È ormai arcinoto come nell’ultimo decennio siano notevolmente aumentate le importazioni del gas dalla Russia. Gli italiani lo hanno scoperto dopo l’invasione della Russia in Ucraina. La penetrazione russa e cinese nei settori strategici (e trasversali) nel tessuto economico, amministrativo e accademico del nostro Paese è molto ampia e ci vorranno anni per riorientare le politiche pubbliche nella direzione giusta.
Tuttavia, c’è una scadenza ravvicinata su cui è possibile agire subito. Sono già partite le prime gare per l’attuazione del PNRR nella transizione ecologica (ed energetica) e nella transizione digitale (dalla banda larga sino ai progetti di digitalizzazione della Pubblica amministrazione, per la scuola, la sanità, eccetera). Su questo piano si può agire subito come ho suggerito in occasione di due audizioni sul PNRR delle commissioni Esteri e Difesa della Camera.

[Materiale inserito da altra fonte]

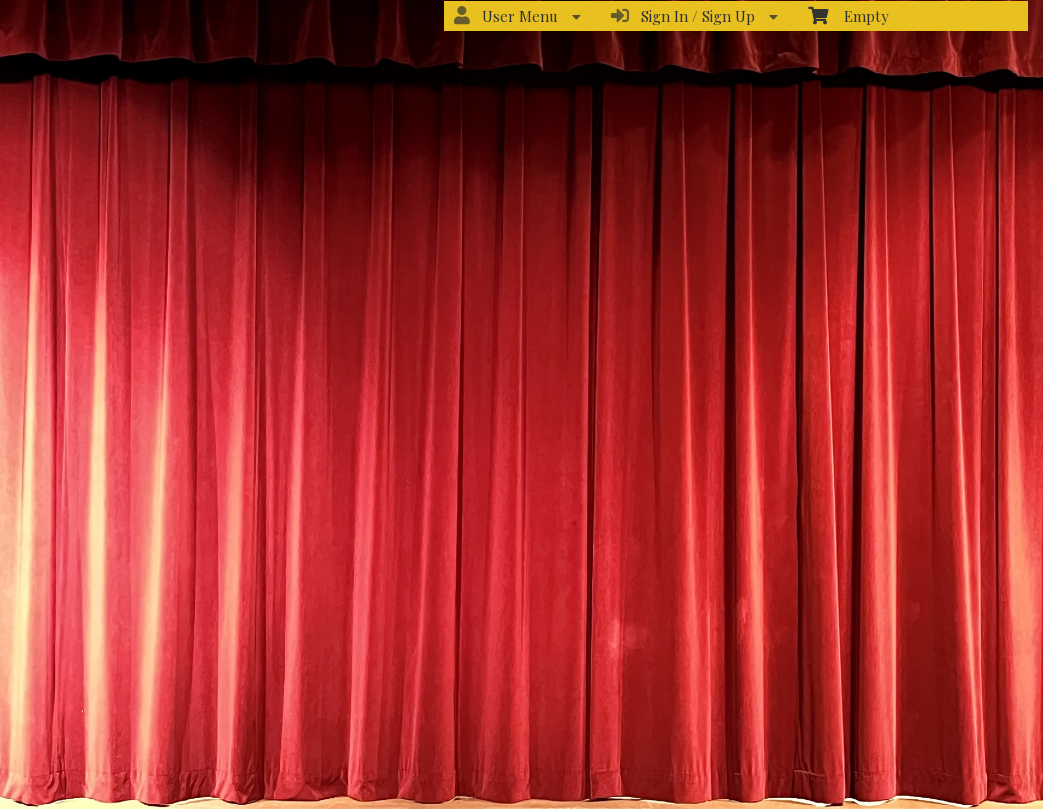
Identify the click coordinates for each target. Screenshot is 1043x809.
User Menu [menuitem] (517, 16)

Innanzitutto occorre assicurare (con il monitoraggio del ministero dell’Economia e delle finanze e della Guardia di Finanza) che corruzione, frodi e conflitti di interesse non inquinino l’implementazione del PNRR. È altresì altrettanto importante che in modo diretto o indiretto (vedi subforniture e supply chain) beneficiari dei finanziamenti europei non possano essere imprese cinesi e/o russe e/o ovviamente loro consociate italiane. Sarebbe un paradosso inaccettabile. Guai a dimenticare cosa ha scritto Alessandro Manzoni nel capitolo XXXII dei “Promessi Sposi”: “Il buon senso c’era; ma se ne stava nascosto, per paura del senso comune”.
Non è facile far prevalere il buon senso in un Paese in cui quasi nessuno sa (o se sa non scrive) che Gazprom partecipa tranquillamente al capitale di aziende ex municipalizzate, che Mediaset e Huawei collaborano da anni, che Pirelli o Wind Tre sono controllate da holding cinesi, eccetera.
Per quanto tardivo il divorzio dell’Uefa da Gazprom indica la strada del buon senso. Sarebbe auspicabile che almeno su questo fronte si determinasse la più ampia convergenza parlamentare. L’europeismo e l’atlantismo non possono prescindere da una politica economica estera che capace di tutelare gli interessi strategici del mondo libero. Questo non significa riproporre l’antica e ormai superata divisione “the West and the Rest”.
Sulle sfide globali quali la sicurezza alimentare, il cambiamento climatico, le pandemie, la stabilità finanziaria, il disarmo nucleare gli Stati membri dell’Unione europea, della Nato e le democrazie non devono chiudersi a riccio. Al contrario aprire il dialogo con tutti a partire dal prossimo G20 in Indonesia, il debutto di Giorgia Meloni sulla scena internazionale.